[SOURCE INFORMATION Boundary: Start]

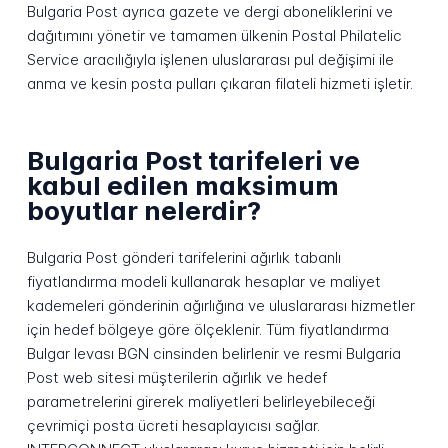
Bulgaria Post ayrıca gazete ve dergi aboneliklerini ve
dağıtımını yönetir ve tamamen ülkenin Postal Philatelic
Service aracılığıyla işlenen uluslararası pul değişimi ile
anma ve kesin posta pulları çıkaran filateli hizmeti işletir.
Bulgaria Post tarifeleri ve
kabul edilen maksimum
boyutlar nelerdir?
Bulgaria Post gönderi tarifelerini ağırlık tabanlı
fiyatlandırma modeli kullanarak hesaplar ve maliyet
kademeleri gönderinin ağırlığına ve uluslararası hizmetler
için hedef bölgeye göre ölçeklenir. Tüm fiyatlandırma
Bulgar levası BGN cinsinden belirlenir ve resmi Bulgaria
Post web sitesi müşterilerin ağırlık ve hedef
parametrelerini girerek maliyetleri belirleyebileceği
çevrimiçi posta ücreti hesaplayıcısı sağlar.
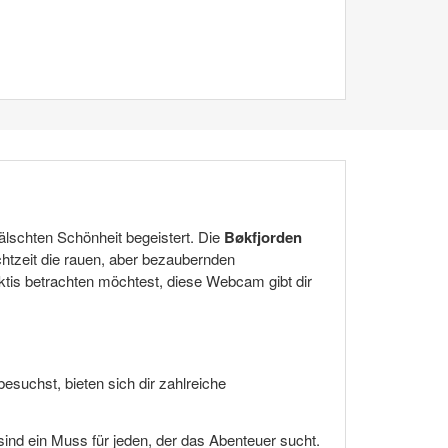
älschten Schönheit begeistert. Die
Bøkfjorden
chtzeit die rauen, aber bezaubernden
rktis betrachten möchtest, diese Webcam gibt dir
besuchst, bieten sich dir zahlreiche
sind ein Muss für jeden, der das Abenteuer sucht.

[SOURCE INFORMATION Boundary: End]

» **WHAT IS EXPECTED**
Within the records, tally every line that contains the word "ağırlık". Only the resulting number should be given.

» **EXPECTED OUTPUT**
2